Diamond Dogs is a blindingly annoying misstep of an album, endeavoring to add "experimental" and "innovative" qualities to the glamminess of Ziggy and Aladdin Sane, but resulting mostly in incoherent shit.

As with several of Bowie's mid-70s albums, this one has a ton of spotty patches and a few good songs, the overall effect being passable at best, but there's so much calculated "noisy craziness" on this album that it's rendered quite throwaway. Any album where "Rebel Rebel" comes as a welcome relief is simply not the greatest album ever made.

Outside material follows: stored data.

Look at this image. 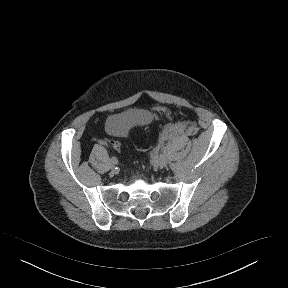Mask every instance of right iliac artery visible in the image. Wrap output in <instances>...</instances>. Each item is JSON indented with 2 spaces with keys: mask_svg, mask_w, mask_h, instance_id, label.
Here are the masks:
<instances>
[{
  "mask_svg": "<svg viewBox=\"0 0 288 288\" xmlns=\"http://www.w3.org/2000/svg\"><path fill=\"white\" fill-rule=\"evenodd\" d=\"M99 143L102 144V145H105V146H107V147L109 146L108 143H107L106 141H103V140H99ZM111 162L117 163L118 160H117V158H116L115 156H112V157H111Z\"/></svg>",
  "mask_w": 288,
  "mask_h": 288,
  "instance_id": "82829eb1",
  "label": "right iliac artery"
}]
</instances>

Bowie's glam period is highly regarded by rock critics and other white people, and this one has its cult following as do most of those albums. But from its unpleasant cover art on, this is just an ugly affair. The first sound you hear is a retarded moan, leading into the unlistenable spoken-word bullshit of "Future Legend," the music of which manages to use the melody to "Bewitched, Bothered, and Bewildered" and render it horrible.

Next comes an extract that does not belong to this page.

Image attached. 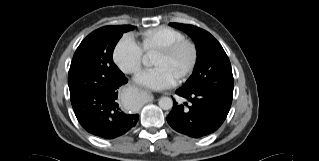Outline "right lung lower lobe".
Returning a JSON list of instances; mask_svg holds the SVG:
<instances>
[{"mask_svg":"<svg viewBox=\"0 0 319 161\" xmlns=\"http://www.w3.org/2000/svg\"><path fill=\"white\" fill-rule=\"evenodd\" d=\"M127 81L123 74L111 85L94 88L72 102L75 115L86 131L105 139H113L136 125L139 115L125 113L117 101L118 88Z\"/></svg>","mask_w":319,"mask_h":161,"instance_id":"1","label":"right lung lower lobe"}]
</instances>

This is a prelude to the fake-live "Diamond Dogs" which is just another of the hundreds of glam rock "classics" that is really no better than "Johnny B. Goode" at the end of the day (that wasn't a compliment). Those crazy gurgly background vocals might have sounded alright in 1974 (and/or on debilitating amounts of cocaine) but the sonic assault does not seem to serve a greater purpose.

Bowie has used noise to good effect, but Diamond Dogs just comes off as self-loathing, an uncomfortble excursion for artist and listener alike.

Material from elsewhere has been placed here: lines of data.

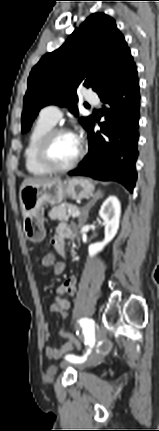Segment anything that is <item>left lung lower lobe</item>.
Instances as JSON below:
<instances>
[{"instance_id": "obj_1", "label": "left lung lower lobe", "mask_w": 159, "mask_h": 431, "mask_svg": "<svg viewBox=\"0 0 159 431\" xmlns=\"http://www.w3.org/2000/svg\"><path fill=\"white\" fill-rule=\"evenodd\" d=\"M106 105L101 109L105 121L101 130L89 124V152L69 175H83L103 181H117L133 191L137 173L139 127V79L133 62L118 79L99 95Z\"/></svg>"}]
</instances>
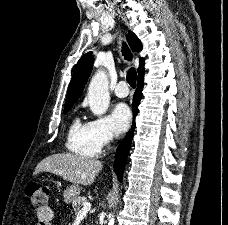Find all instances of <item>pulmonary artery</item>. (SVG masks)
Instances as JSON below:
<instances>
[{
	"instance_id": "pulmonary-artery-1",
	"label": "pulmonary artery",
	"mask_w": 228,
	"mask_h": 225,
	"mask_svg": "<svg viewBox=\"0 0 228 225\" xmlns=\"http://www.w3.org/2000/svg\"><path fill=\"white\" fill-rule=\"evenodd\" d=\"M114 93L119 98L127 97L129 94V88H128L126 82H124V81L119 82L114 89Z\"/></svg>"
}]
</instances>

"Sweet Thing" is bland, "Candidate" is unlistenable, and "Rebel Rebel" everyone knows. To its credit, this song sounds much better in the context of the album than isolated on the radio (as with "Saturday Night's Alright For Fighting" and "I Can See For Miles"). It's probably helped a lot by the fact that "Candidate" is so fucking awful, almost anything would be a treat afterward.

Strangely, the bonus track demo version of "Candidate" tacked on at the end of earlier editions of the disc reveals it to be quite a good song, as it lacks the miserable guitar "revolution." The bonus tracks have been excluded in Virgin's reissue series, though.

Side 2 picks things up a bit with "Rock 'N Roll With Me" (a very good proto-power-ballad), and "We Are the Dead," which isn't a wonderful song but at least contains the phrase "defecating ecstasy" and the line "I love you in your fuck-me pumps."

"1984" and "Big Brother" are way too self-important, and closing with "Chant of the Ever Circling Skeletal Family" (best described as "Miss You" by the Rolling Stones crossed with "The Monster Mash") only illuminates the desperate and half-assed nature of the whole album.

It's still a Bowie album, and therefore will always hold some interest … I do find that my attitudes toward many of his records shift around over time. For this moment, though, I have still yet to grasp what might be likeable about Diamond Dogs. As with cocaine, you don't start liking it more the deeper you get into it, you just get increasingly disconnected. Perhaps with this type of thing, it's best to just avoid trying to acquire the taste.